Paris - French automaker Renault said Friday that a voluntary job cut plan at its struggling South Korean unit Samsung Motors could affect up to 80% of its staff, or almost 4,700 workers.
The programme "concerns all salaried staff at Renault Samsung Motors except for the 1,000 in research and development, and design," a spokeswoman said.
She added that the company employed 5,667 people at the end of 2011.
Workers would be let go "on a voluntary basis, with severance pay of up to two years pay depending on seniority," the spokeswoman said.
Employees who agree to leave are also to get two years of education fees for children and other allowances.
Renault had said earlier in the day in South Korea that it would offer some staff at the company it has controlled since 200 voluntary retirement owing to sluggish sales, but did not say how many might be affected.
Renault Samsung Motors has seen its sales wilt under pressure from South Korea's dominant Hyundai-Kia group.
What had been the third largest market for Renault (Renault, Dacia and Renault Samsung Motors brands) slipped to seventh place last year.
Sales by Renault Samsung Motors dropped by 27% last year to 118,135, and were down a further 41% in the first half of this year.

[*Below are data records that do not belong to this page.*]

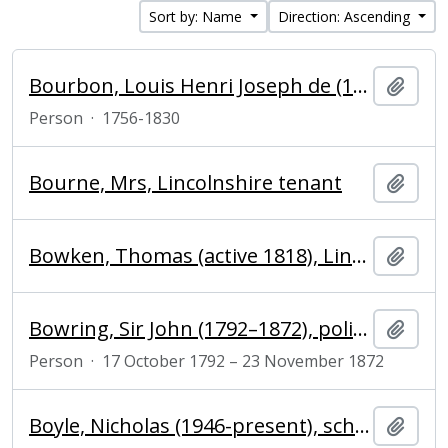
Sort by: Name
Direction: Ascending
Bourbon, Louis Henri Joseph de (1756-1830), 9th prince of Condé
Add t
Person
·
1756-1830
Bourne, Mrs, Lincolnshire tenant
Add t
Bowken, Thomas (active 1818), Lincolnshire farmer
Add t
Bowring, Sir John (1792–1872), politician, diplomatist and writer
Add t
Person
·
17 October 1792 – 23 November 1872
Boyle, Nicholas (1946-present), scholar of German and President of Magdalene College, Cambridge
Add t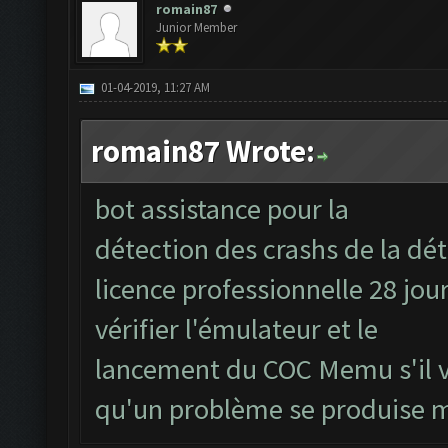
romain87
Junior Member
01-04-2019, 11:27 AM
romain87 Wrote:
bot assistance pour la
détection des crashs de la dét
licence professionnelle 28 jou
vérifier l'émulateur et le
lancement du COC Memu s'il v
qu'un problème se produise 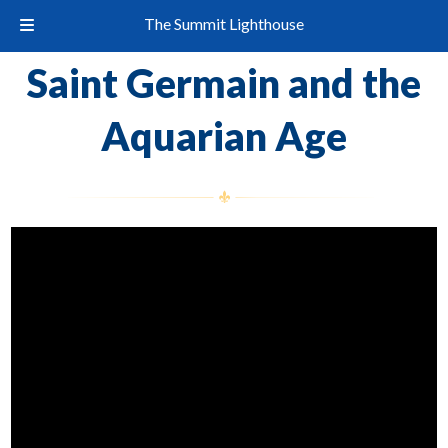
The Summit Lighthouse
Saint Germain and the
Aquarian Age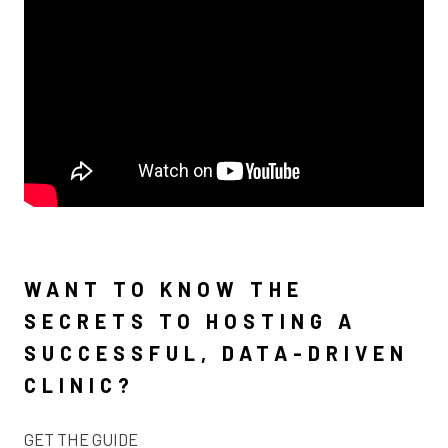
WANT TO KNOW THE
SECRETS TO HOSTING A
SUCCESSFUL, DATA-DRIVEN
CLINIC?
GET THE GUIDE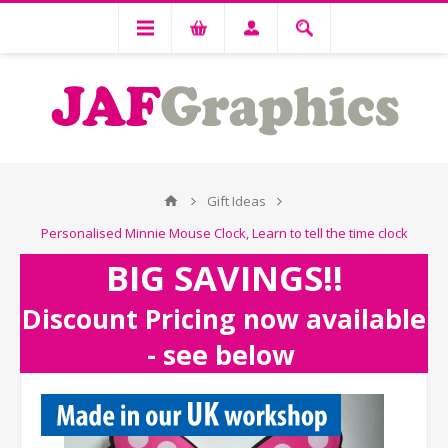
Gift Ideas
Personalised Minnie Mouse Clock, Learn to tell the time clock
BIG SAVINGS!!
Discount Pricing now available
- see below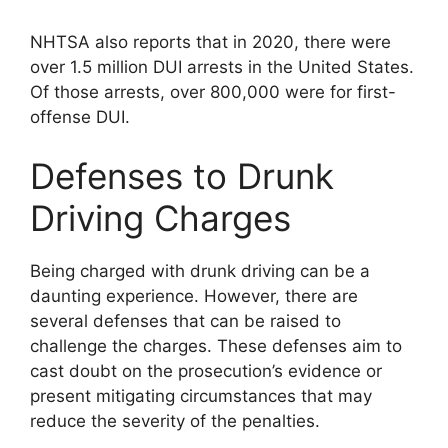
NHTSA also reports that in 2020, there were
over 1.5 million DUI arrests in the United States.
Of those arrests, over 800,000 were for first-
offense DUI.
Defenses to Drunk
Driving Charges
Being charged with drunk driving can be a
daunting experience. However, there are
several defenses that can be raised to
challenge the charges. These defenses aim to
cast doubt on the prosecution’s evidence or
present mitigating circumstances that may
reduce the severity of the penalties.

Analysts also blame a lack of new models for the dismal performance.
Renault Samsung Motors produces just four models at its sole plant in the southern port of Busan, as well as engines.

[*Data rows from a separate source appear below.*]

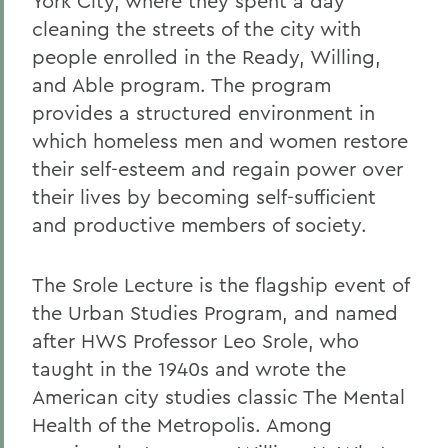
York City, where they spent a day
cleaning the streets of the city with
people enrolled in the Ready, Willing,
and Able program. The program
provides a structured environment in
which homeless men and women restore
their self-esteem and regain power over
their lives by becoming self-sufficient
and productive members of society.
The Srole Lecture is the flagship event of
the Urban Studies Program, and named
after HWS Professor Leo Srole, who
taught in the 1940s and wrote the
American city studies classic The Mental
Health of the Metropolis. Among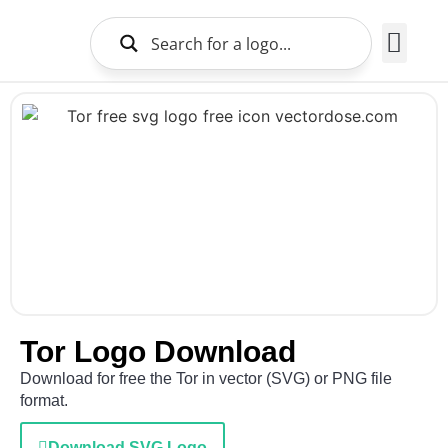
Brands Logo
About Us
Tor Logo Download
Download for free the Tor in vector (SVG) or PNG file
format.
Download SVG Logo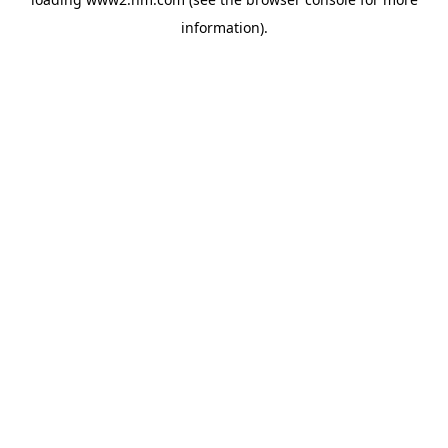
information)
.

It has been shutting down the under-utilised plant for several days a month since December. The factory which has an annual production capacity of 300,000 vehicles is expected to turn out around 180,000 autos this year.

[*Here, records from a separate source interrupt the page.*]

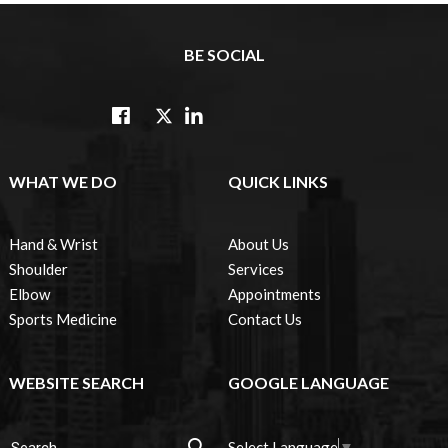
BE SOCIAL
WHAT WE DO
QUICK LINKS
Hand & Wrist
About Us
Shoulder
Services
Elbow
Appointments
Sports Medicine
Contact Us
WEBSITE SEARCH
GOOGLE LANGUAGE
Select Language
▼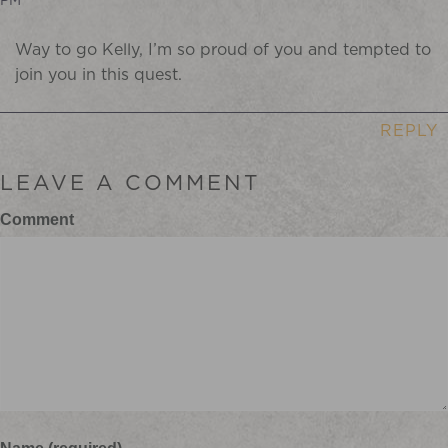
Way to go Kelly, I’m so proud of you and tempted to
join you in this quest.
REPLY
LEAVE A COMMENT
Comment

At the beginning of this year Renault launched a plan to turn around the fortunes of the South Korean unit, aiming to reduce costs by sourcing 80% of components locally, and venturing into the electric vehicle market.
In July, the Renault-Nissan Alliance promised to invest $160m to build a Nissan four wheel drive model at the Busan plant from 2014.
This will allow Nissan to manufacture more vehicles outside Japan, where it has been penalised by the strong value of the yen.